I've just completed a comprehensive presentation of my current thinking on AI alignment. In it I give a formal statement of the AI alignment problem that is rigorous and makes clear the philosophical assumptions being made when we try to say we want to create AI aligned with human values. In the process I show the limitations of a decision theory based approach to AI alignment, similarly show the limitations of an axiological approach, and end up with a noematological approach (an account given in terms of noemata or the objects of conscious phenomena) that is better able to encompass all of what is necessarily meant by "align AI with human values" given we are likely to need to align non-rational agents.
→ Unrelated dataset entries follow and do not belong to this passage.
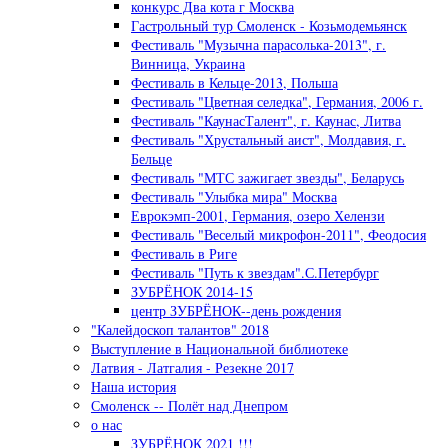
конкурс Два кота г Москва
Гастрольный тур Смоленск - Козьмодемьянск
Фестиваль "Музычна парасолька-2013", г.
Винница, Украина
Фестиваль в Кельце-2013, Польша
Фестиваль "Цветная селедка", Германия, 2006 г.
Фестиваль "КаунасТалент", г. Каунас, Литва
Фестиваль "Хрустальный аист", Молдавия, г.
Бельце
Фестиваль "МТС зажигает звезды", Беларусь
Фестиваль "Улыбка мира" Москва
Еврокэмп-2001, Германия, озеро Хелензи
Фестиваль "Веселый микрофон-2011", Феодосия
Фестиваль в Риге
Фестиваль "Путь к звездам".С.Петербург
ЗУБРЁНОК 2014-15
центр ЗУБРЁНОК--день рождения
"Калейдоскоп талантов" 2018
Выступление в Национальной библиотеке
Латвия - Латгалия - Резекне 2017
Наша история
Смоленск -- Полёт над Днепром
о нас
ЗУБРЁНОК 2021 !!!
I have yet to flesh out my thoughts on the prioritization consequences of this as it relates to what work we want to pursue to achieve AI alignment, but I have some initial thoughts I'd like to share and solicit feedback on. Without further ado, those thoughts which I believe deserve deeper discussion:
- Non-decision theory based research into AI alignment is under explored.
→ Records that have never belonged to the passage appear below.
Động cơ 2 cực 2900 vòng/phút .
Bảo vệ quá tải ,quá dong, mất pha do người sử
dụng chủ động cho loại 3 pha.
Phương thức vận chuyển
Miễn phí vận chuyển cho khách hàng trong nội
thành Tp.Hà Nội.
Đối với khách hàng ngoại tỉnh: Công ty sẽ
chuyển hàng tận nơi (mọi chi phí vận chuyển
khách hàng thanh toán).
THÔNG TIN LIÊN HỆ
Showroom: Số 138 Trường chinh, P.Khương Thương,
- Noematological research into AI alignment is almost completely ignored until now.
- There are a handful of examples where people consider how humans align themselves with their goals and use this to propose techniques for AI alignment, but they are preliminary.
- How non-decision theory based approaches could contribute to solving AI alignment was previously poorly understood, but now has a framework in which to work.
- This framework is poorly explored though so it's not yet clear exactly how to put insights from human and animal behavior and thought alignment into forms that might present specific solutions to AI alignment that could be tried.
- Existing decision theory based research, like MIRIs, is well funded and well attended to relative to non-decision theory based research.
- Non-decision theory based research into AI alignment is a neglected area ripe to benefit from additional funding and attention.
- Decision theory based research is in absolute terms still an area where more work can be done and so remains underfunded and underattended to relative to the amount it could carry.
- AI alignment research with different simplifying assumptions from those of decision theory are underexplored (compare 2 above).
- Noematological AI alignment research may be a "dangerous attractor".
- Draws ideas from disciplines that have less focus on rigor and so may attract distraction to the field from those who are unprepared for the level of care AI safety research demands.
- May give more of an angle for crackpots to access the field where a heavy decision theory focus helps weed them out.
Comments on these statements welcome here. If you have feedback on the original work I recommend you leave them as comments there or on the LW post about it.
Hi Gordon, I don't have accounts on LW or Medium so I'll comment on your original post here.
If possible, could you explain like I'm five what your working definition of the AI alignment problem is?
I find it hard to prioritize causes that I don't understand in simple terms.
I think the ELI5 on AI alignment is the same as it has been: make nice AI. Being a little more specific I like Russell's slightly more precise formulation of this as "align AI with human values", and being even more specific (without jumping to mathematical notation), I'd say we want to design AI that value what humans value and for us to believe these AI share our values.
Maybe the key thing I'm trying to get at though is that alignable AI will be phenomenally conscious, or in ELI5 terms as much people as anything else (humans, animals, etc.). So then my position is not just "make nice AI" but "make nice AI people we can believe are nice".
Thanks, Gordon.
"Make nice AI people we can believe are nice" makes sense to me; I hadn't been aware of the "...we can believe are nice" requirement.
I'm skeptical of your specific views on qualia, etc. (but I haven't read your arguments yet, so I withhold judgment.)
Despite that skepticism, this seems like a promising area to explore at least.
I agree with your #5.
For what it's worth I started out being very much in the analytic philosophy camp and thought qualia sounded like nonsense for a long time because much of the discussion of the idea avoids giving a precise description of what qualia are. But over time I switched sides, if you will, because I was forced into it by trying to parsimoniously explain reality with empiricist epistemology. For this reason I generally prefer to talk about noemata (a term I gave technical meaning to avoid confusion with existing ideas) rather than qualia for this reason: it avoids the way "qualia" has become associated with all kinds of confusion.